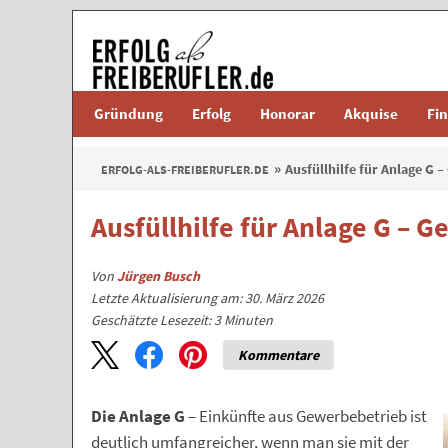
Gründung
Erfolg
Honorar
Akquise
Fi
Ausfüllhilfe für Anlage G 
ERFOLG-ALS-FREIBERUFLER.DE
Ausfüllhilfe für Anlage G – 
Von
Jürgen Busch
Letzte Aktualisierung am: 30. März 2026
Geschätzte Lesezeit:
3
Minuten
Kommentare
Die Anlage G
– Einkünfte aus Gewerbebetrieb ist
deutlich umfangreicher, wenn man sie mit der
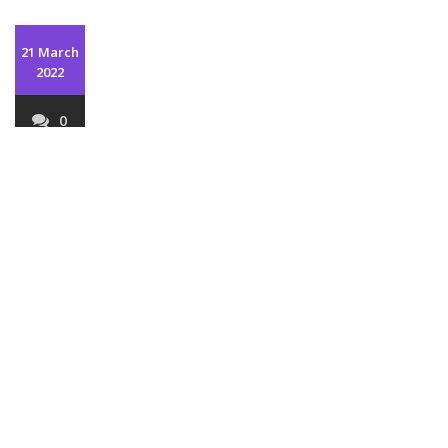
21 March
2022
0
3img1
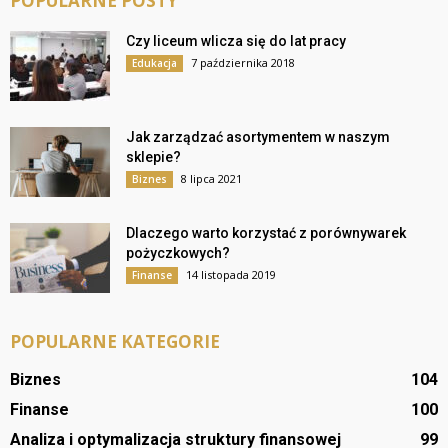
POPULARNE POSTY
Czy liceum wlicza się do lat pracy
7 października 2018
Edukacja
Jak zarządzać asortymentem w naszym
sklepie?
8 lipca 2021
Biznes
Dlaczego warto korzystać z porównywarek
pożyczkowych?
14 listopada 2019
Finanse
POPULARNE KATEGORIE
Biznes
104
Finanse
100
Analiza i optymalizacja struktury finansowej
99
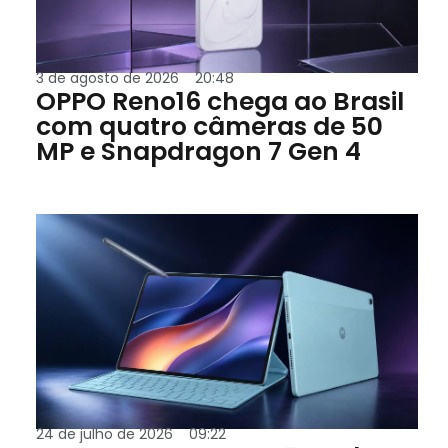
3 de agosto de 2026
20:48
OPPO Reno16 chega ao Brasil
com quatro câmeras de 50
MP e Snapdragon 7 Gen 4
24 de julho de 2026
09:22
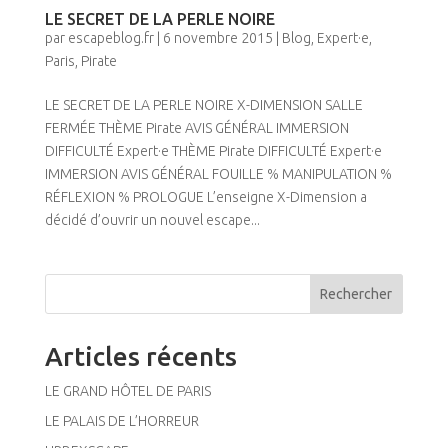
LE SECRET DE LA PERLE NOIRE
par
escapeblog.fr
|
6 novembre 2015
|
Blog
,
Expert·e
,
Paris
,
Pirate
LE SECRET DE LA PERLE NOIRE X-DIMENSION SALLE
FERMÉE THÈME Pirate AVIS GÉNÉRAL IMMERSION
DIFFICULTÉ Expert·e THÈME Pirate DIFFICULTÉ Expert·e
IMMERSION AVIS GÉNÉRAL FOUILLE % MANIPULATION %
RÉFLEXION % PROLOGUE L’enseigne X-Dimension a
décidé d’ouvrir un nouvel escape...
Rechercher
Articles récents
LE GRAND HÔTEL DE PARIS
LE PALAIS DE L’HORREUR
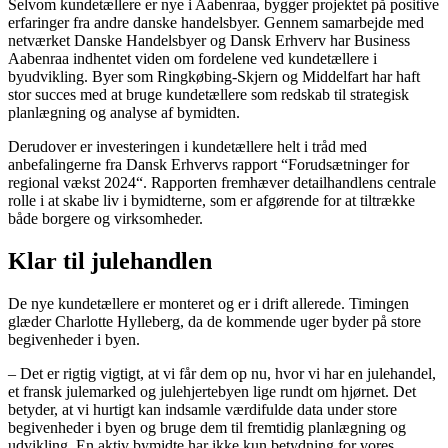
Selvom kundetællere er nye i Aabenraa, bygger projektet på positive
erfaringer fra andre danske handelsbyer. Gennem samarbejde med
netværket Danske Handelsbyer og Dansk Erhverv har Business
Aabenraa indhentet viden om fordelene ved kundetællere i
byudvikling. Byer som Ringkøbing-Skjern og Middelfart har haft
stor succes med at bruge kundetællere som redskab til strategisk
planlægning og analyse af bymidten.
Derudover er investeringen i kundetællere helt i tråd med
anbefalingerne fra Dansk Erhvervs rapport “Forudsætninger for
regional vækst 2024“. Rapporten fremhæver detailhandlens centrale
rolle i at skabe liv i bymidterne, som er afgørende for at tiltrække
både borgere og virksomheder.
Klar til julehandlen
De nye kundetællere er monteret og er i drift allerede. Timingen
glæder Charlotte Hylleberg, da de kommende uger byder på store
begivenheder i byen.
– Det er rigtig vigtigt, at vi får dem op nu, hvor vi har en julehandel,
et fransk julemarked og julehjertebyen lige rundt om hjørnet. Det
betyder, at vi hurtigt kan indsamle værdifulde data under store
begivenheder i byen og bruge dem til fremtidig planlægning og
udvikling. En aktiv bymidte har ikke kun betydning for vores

#####

_WHAT YOU WILL DO_
Could you repeat, exactly and with nothing else, the lines from the first line of the records through the line containing "rolle i at skabe"? Leave out the pictures.

_RESULT OF THE TASK_
Gründung
Erfolg
Honorar
Akquise
Fi
Ausfüllhilfe für Anlage G 
ERFOLG-ALS-FREIBERUFLER.DE
Ausfüllhilfe für Anlage G – 
Von
Jürgen Busch
Letzte Aktualisierung am: 30. März 2026
Geschätzte Lesezeit:
3
Minuten
Kommentare
Die Anlage G
– Einkünfte aus Gewerbebetrieb ist
deutlich umfangreicher, wenn man sie mit der
21 March
2022
0
3img1
POPULARNE POSTY
Czy liceum wlicza się do lat pracy
7 października 2018
Edukacja
Jak zarządzać asortymentem w naszym
sklepie?
8 lipca 2021
Biznes
Dlaczego warto korzystać z porównywarek
pożyczkowych?
14 listopada 2019
Finanse
POPULARNE KATEGORIE
Biznes
104
Finanse
100
Analiza i optymalizacja struktury finansowej
99
3 de agosto de 2026
20:48
OPPO Reno16 chega ao Brasil
com quatro câmeras de 50
MP e Snapdragon 7 Gen 4
24 de julho de 2026
09:22
LE SECRET DE LA PERLE NOIRE
par
escapeblog.fr
|
6 novembre 2015
|
Blog
,
Expert·e
,
Paris
,
Pirate
LE SECRET DE LA PERLE NOIRE X-DIMENSION SALLE
FERMÉE THÈME Pirate AVIS GÉNÉRAL IMMERSION
DIFFICULTÉ Expert·e THÈME Pirate DIFFICULTÉ Expert·e
IMMERSION AVIS GÉNÉRAL FOUILLE % MANIPULATION %
RÉFLEXION % PROLOGUE L’enseigne X-Dimension a
décidé d’ouvrir un nouvel escape...
Rechercher
Articles récents
LE GRAND HÔTEL DE PARIS
LE PALAIS DE L’HORREUR
Selvom kundetællere er nye i Aabenraa, bygger projektet på positive
erfaringer fra andre danske handelsbyer. Gennem samarbejde med
netværket Danske Handelsbyer og Dansk Erhverv har Business
Aabenraa indhentet viden om fordelene ved kundetællere i
byudvikling. Byer som Ringkøbing-Skjern og Middelfart har haft
stor succes med at bruge kundetællere som redskab til strategisk
planlægning og analyse af bymidten.
Derudover er investeringen i kundetællere helt i tråd med
anbefalingerne fra Dansk Erhvervs rapport “Forudsætninger for
regional vækst 2024“. Rapporten fremhæver detailhandlens centrale
rolle i at skabe liv i bymidterne, som er afgørende for at tiltrække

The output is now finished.